WASHINGTON, DC – Landlocked Ethiopia cannot say it is a free country because it is dictated by the tiny port state of Djibouti, a former top leader of the military regime told an international radio recently.

Fikre Selassie Wogderess, who had served as prime minister for a few years during the military dictatorship between 1974 and 1991, told SBS Radio Australia that Ethiopia is chained to obey the demands of Djibouti as it doesn’t have any other choice. “If not, its existence would be in danger,” Fikreselassie said with a tone of resentment.

Fikreselassie, who was released in October 2011 after 20 years of imprisonment, said any country that doesn’t have its own port is not considered a free, self-reliant and independent country. “It’s very disturbing to any Ethiopian who has witnessed the downfall of the country to the state of landlocked. Future Ethiopian governments should never stop of addressing the landlocked issue.”

Fikreselassie also warned against the perils of the politics of ethnicity, the mainstay of TPLF’s divisive policy, and he said it was for Ethiopians to work together to save their country from the death-trap in store.

The Derg was toppled in 1991 when rebels of the Tigray People’s Liberation Front (TPLF), fully controlled by ultra Eritrean mercenary nationalists led by the late Meles Zenawi, took over the reigns of state power in Addis Ababa, and forcefully campaigned for the recognition by UN of Eritrea as the sovereign power over the entire stretch of the Red Sea up to Djibouti, thus leaving the second most populous nation in Africa landlocked.

Many, including top Eritrean officials, if not officially but privately admit that turning Ethiopia into a landlocked nation was solely the work of Meles Zenawi, the man who even deceived US officials to consider his solution to anchor “lasting peace in the region.”
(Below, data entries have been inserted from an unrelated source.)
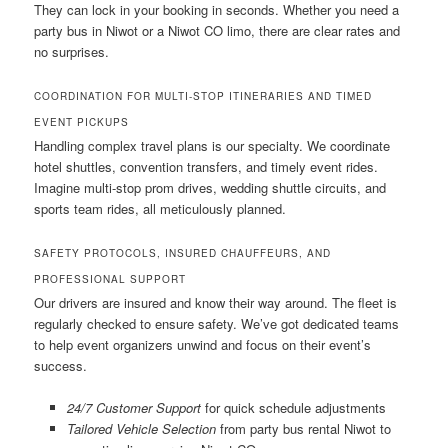
They can lock in your booking in seconds. Whether you need a
party bus in Niwot or a Niwot CO limo, there are clear rates and
no surprises.
COORDINATION FOR MULTI-STOP ITINERARIES AND TIMED
EVENT PICKUPS
Handling complex travel plans is our specialty. We coordinate
hotel shuttles, convention transfers, and timely event rides.
Imagine multi-stop prom drives, wedding shuttle circuits, and
sports team rides, all meticulously planned.
SAFETY PROTOCOLS, INSURED CHAUFFEURS, AND
PROFESSIONAL SUPPORT
Our drivers are insured and know their way around. The fleet is
regularly checked to ensure safety. We’ve got dedicated teams
to help event organizers unwind and focus on their event’s
success.
24/7 Customer Support
for quick schedule adjustments
Tailored Vehicle Selection
from party bus rental Niwot to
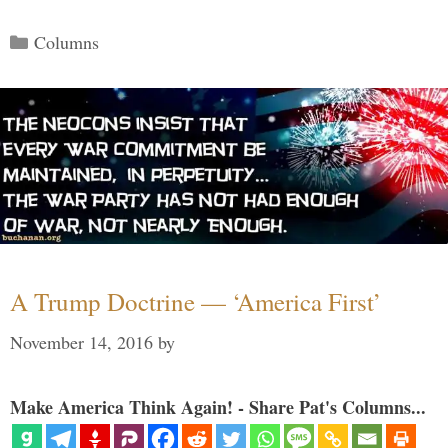
Categories
Columns
A Trump Doctrine — ‘America First’
November 14, 2016
by
Make America Think Again! - Share Pat's Columns...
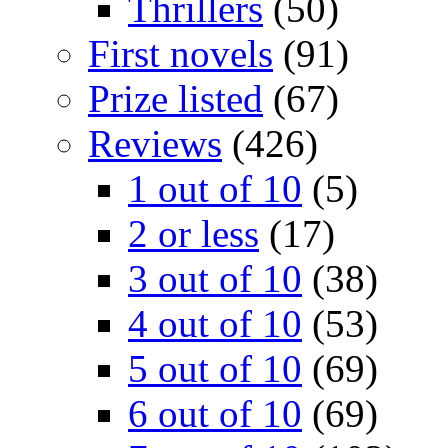
Thrillers
(50)
First novels
(91)
Prize listed
(67)
Reviews
(426)
1 out of 10
(5)
2 or less
(17)
3 out of 10
(38)
4 out of 10
(53)
5 out of 10
(69)
6 out of 10
(69)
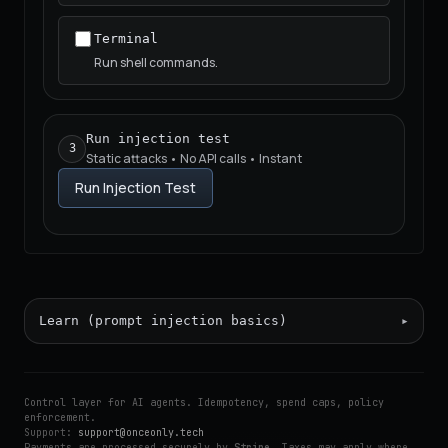
Terminal
Run shell commands.
Run injection test
3
Static attacks • No API calls • Instant
Run Injection Test
Learn (prompt injection basics)
Control layer for AI agents. Idempotency, spend caps, policy
enforcement.
Support:
support@onceonly.tech
Payments are processed securely by
Stripe
. Taxes may apply where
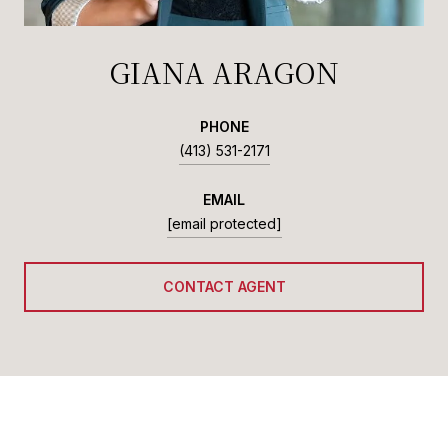
GIANA ARAGON
PHONE
(413) 531-2171
EMAIL
[email protected]
CONTACT AGENT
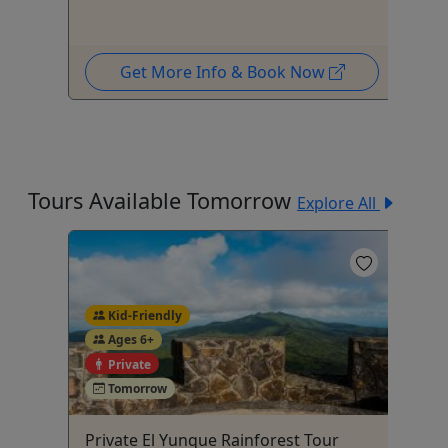
Get More Info & Book Now
Tours Available Tomorrow
Explore All
Kid-Friendly
Ages 6+
4
Private
Tomorrow
Private El Yunque Rainforest Tour
Pu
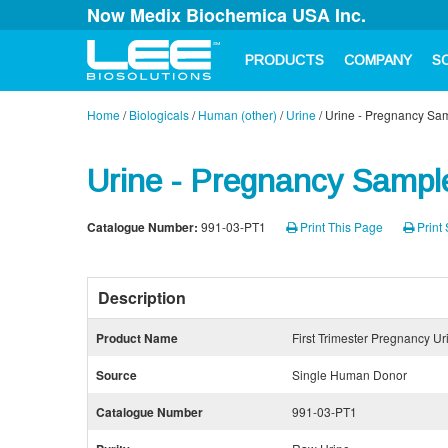
Now Medix Biochemica USA Inc.
PRODUCTS
COMPANY
S
Home
/
Biologicals
/
Human (other)
/
Urine
/
Urine - Pregnancy Samp
Urine - Pregnancy Sample
Catalogue Number:
991-03-PT1
Print This Page
Print 
Description
Product Name
First Trimester Pregnancy Ur
Source
Single Human Donor
Catalogue Number
991-03-PT1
For instance, when former US President Jimmy Carter met rebel-leader Meles Zenawi in 1989 in Sudan and elsewhere in European cities, and saw the future map of Ethiopia as a landlocked nation, a startled Carter asked Meles: “Where is Ethiopia’s Red Sea Port?” Carter went on warning Meles that he shouldn’t punish future generations of Ethiopia by turning ‘his country’ into the largest landlocked nation on earth. Meles posed as an Ethiopian and told Carter, “Ethiopia had never had its own port. The Eritreans fought against us for 30 years because we had annexed what belonged to them.”

Meles Zenawi died in 2012 but his toxic legacy remains largely intact as Ethiopians still drag their feet from forging a common stand to remove the regime.